**WHAT THE TASK ASKS:** The required lines are those that contain "hyssop"; pull them out of the data and copy them.

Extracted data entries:
○ ○ ○
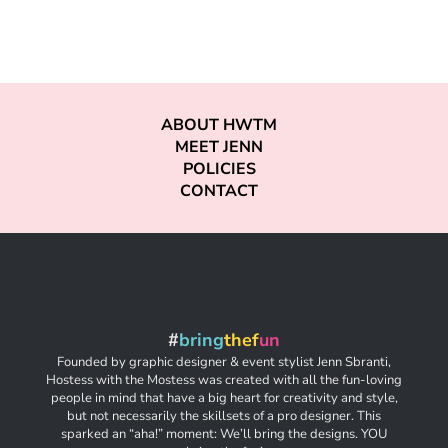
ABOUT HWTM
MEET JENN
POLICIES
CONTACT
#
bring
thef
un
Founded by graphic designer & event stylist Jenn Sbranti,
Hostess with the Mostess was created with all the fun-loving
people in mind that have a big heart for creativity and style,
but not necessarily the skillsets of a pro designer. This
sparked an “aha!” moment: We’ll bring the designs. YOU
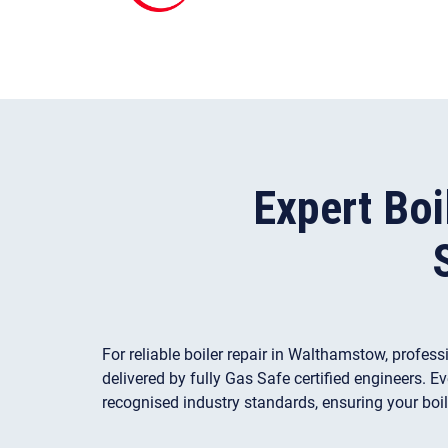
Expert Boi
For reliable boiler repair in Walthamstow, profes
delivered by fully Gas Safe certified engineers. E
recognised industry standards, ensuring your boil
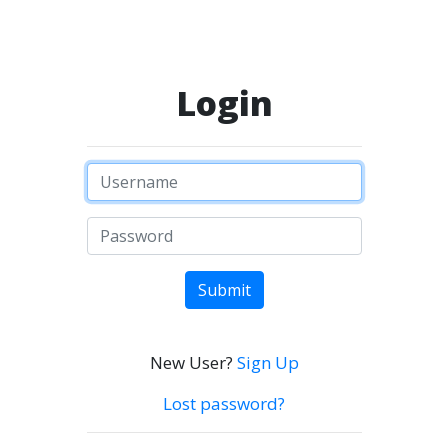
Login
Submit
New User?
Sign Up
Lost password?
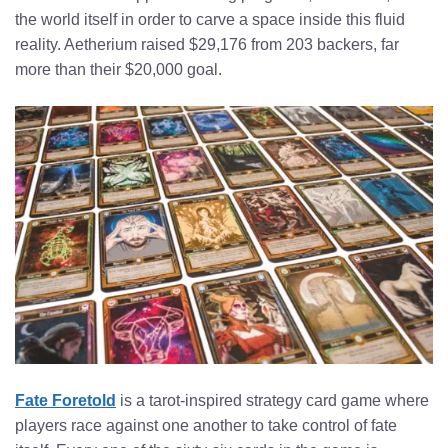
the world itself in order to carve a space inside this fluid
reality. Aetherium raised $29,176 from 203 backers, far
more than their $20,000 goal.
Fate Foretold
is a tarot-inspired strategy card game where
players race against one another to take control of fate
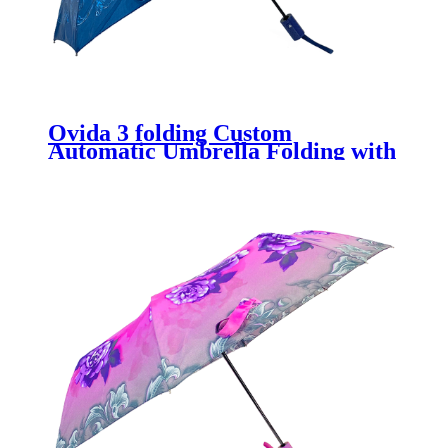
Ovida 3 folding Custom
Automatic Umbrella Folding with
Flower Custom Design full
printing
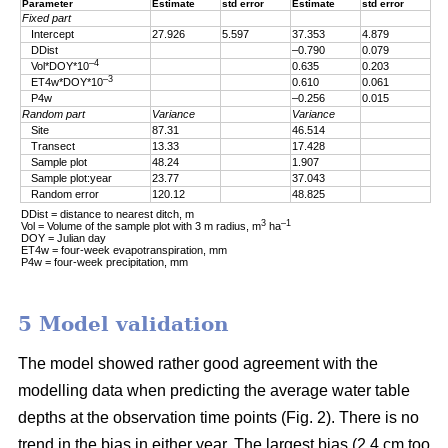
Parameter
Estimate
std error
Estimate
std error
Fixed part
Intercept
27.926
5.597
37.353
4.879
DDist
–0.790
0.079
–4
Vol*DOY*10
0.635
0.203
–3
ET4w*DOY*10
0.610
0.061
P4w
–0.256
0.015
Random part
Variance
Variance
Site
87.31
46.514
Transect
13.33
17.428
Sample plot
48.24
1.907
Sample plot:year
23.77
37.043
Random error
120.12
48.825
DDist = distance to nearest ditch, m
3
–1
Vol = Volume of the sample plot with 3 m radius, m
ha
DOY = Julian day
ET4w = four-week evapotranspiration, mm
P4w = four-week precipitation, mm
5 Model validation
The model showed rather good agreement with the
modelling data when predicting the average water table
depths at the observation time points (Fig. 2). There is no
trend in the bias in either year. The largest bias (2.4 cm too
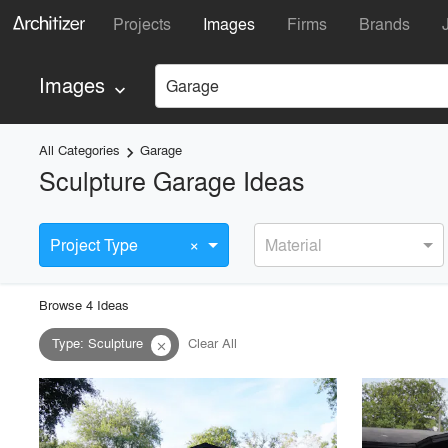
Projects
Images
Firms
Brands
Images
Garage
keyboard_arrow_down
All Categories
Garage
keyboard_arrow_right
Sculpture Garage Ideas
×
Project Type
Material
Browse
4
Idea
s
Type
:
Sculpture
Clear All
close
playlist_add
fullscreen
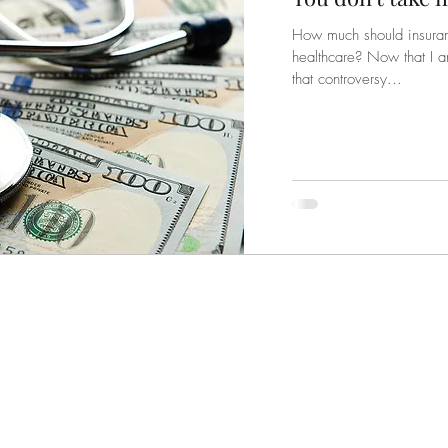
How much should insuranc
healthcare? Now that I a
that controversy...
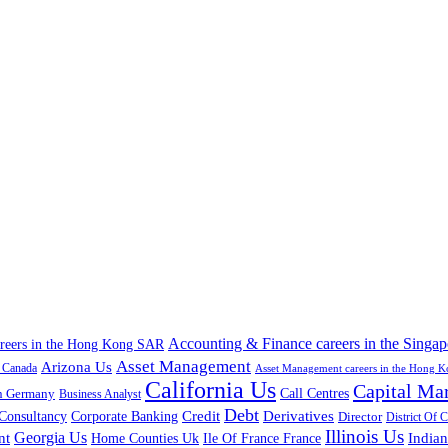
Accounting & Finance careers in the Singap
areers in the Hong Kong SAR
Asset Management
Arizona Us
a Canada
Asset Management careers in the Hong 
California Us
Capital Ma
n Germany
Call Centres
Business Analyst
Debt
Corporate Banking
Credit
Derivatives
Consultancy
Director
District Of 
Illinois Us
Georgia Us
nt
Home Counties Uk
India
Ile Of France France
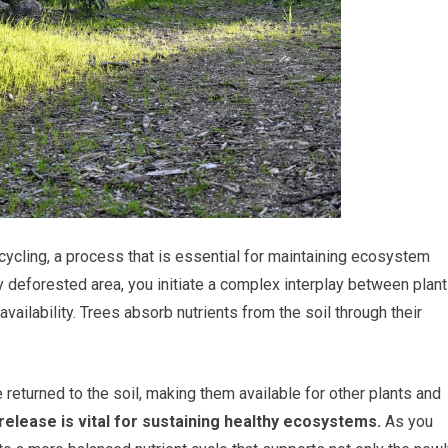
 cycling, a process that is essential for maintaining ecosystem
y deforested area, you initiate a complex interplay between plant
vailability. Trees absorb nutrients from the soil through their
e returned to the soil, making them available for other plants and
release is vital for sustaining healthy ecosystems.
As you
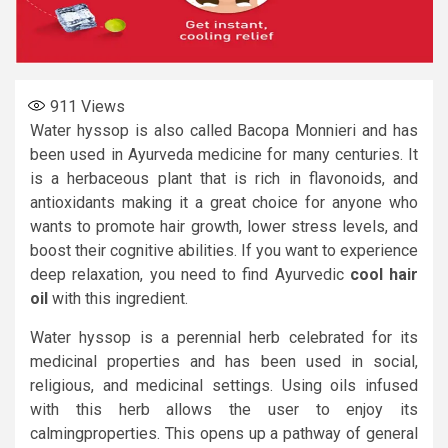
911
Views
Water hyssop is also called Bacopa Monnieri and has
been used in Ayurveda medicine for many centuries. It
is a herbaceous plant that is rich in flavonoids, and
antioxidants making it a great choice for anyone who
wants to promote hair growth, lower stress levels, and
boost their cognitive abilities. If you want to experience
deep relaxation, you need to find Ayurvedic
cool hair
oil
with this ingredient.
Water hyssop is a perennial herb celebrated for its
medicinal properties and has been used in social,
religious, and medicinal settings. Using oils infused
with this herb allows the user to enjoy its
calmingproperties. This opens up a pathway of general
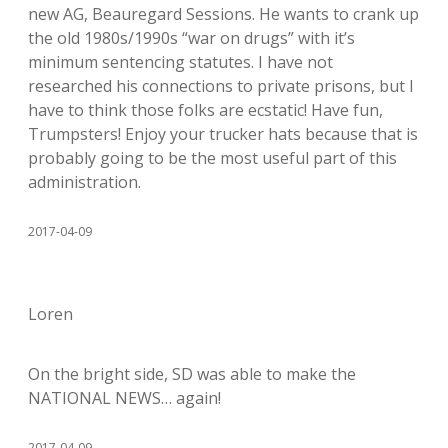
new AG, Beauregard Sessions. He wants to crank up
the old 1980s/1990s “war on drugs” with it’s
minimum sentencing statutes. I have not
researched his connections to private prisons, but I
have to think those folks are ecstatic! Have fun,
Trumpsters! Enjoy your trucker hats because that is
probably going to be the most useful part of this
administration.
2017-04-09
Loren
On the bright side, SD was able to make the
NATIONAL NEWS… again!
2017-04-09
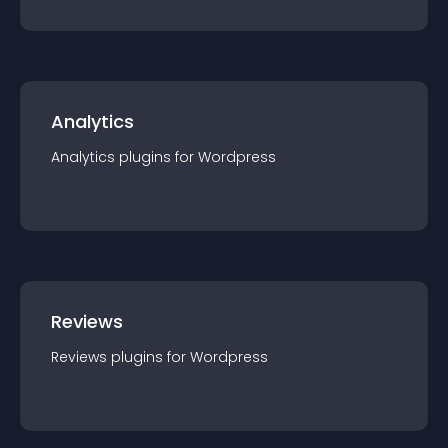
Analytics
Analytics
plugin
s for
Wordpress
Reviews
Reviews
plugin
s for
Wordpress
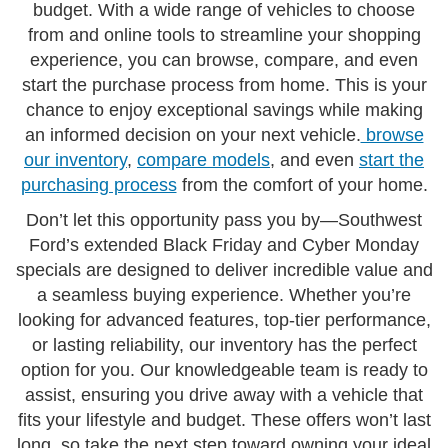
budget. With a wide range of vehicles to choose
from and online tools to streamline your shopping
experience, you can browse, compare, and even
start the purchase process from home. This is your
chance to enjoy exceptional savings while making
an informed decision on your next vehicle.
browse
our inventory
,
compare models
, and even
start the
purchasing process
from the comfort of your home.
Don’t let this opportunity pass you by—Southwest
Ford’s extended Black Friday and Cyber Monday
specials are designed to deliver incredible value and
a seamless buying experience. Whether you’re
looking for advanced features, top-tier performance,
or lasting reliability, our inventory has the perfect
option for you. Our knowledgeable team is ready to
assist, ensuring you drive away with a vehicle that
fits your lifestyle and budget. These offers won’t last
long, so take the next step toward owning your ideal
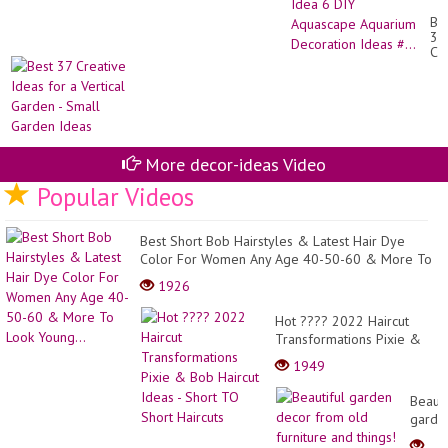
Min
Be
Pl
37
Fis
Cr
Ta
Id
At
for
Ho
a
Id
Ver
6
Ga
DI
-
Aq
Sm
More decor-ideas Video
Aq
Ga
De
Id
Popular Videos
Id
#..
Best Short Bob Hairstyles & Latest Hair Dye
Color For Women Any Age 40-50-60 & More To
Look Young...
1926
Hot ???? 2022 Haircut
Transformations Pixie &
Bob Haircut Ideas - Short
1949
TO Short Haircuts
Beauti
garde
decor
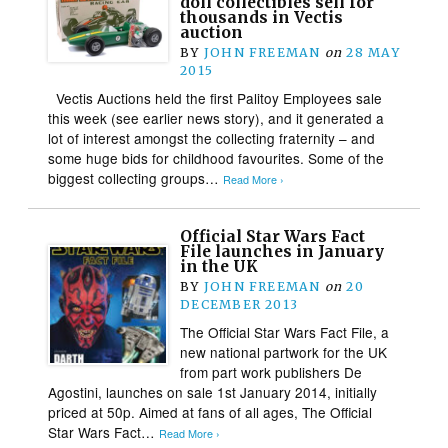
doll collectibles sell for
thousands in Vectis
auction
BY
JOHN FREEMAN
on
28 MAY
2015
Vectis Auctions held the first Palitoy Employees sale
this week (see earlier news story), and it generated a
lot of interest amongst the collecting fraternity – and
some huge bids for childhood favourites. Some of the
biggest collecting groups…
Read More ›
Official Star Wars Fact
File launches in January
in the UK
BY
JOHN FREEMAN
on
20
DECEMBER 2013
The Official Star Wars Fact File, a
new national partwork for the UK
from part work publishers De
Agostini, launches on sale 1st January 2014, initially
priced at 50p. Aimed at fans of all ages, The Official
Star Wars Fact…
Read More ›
○ ○ ○
**ANSWER TO THIS EXERCISE:**
Water hyssop is also called Bacopa Monnieri and has
Water hyssop is a perennial herb celebrated for its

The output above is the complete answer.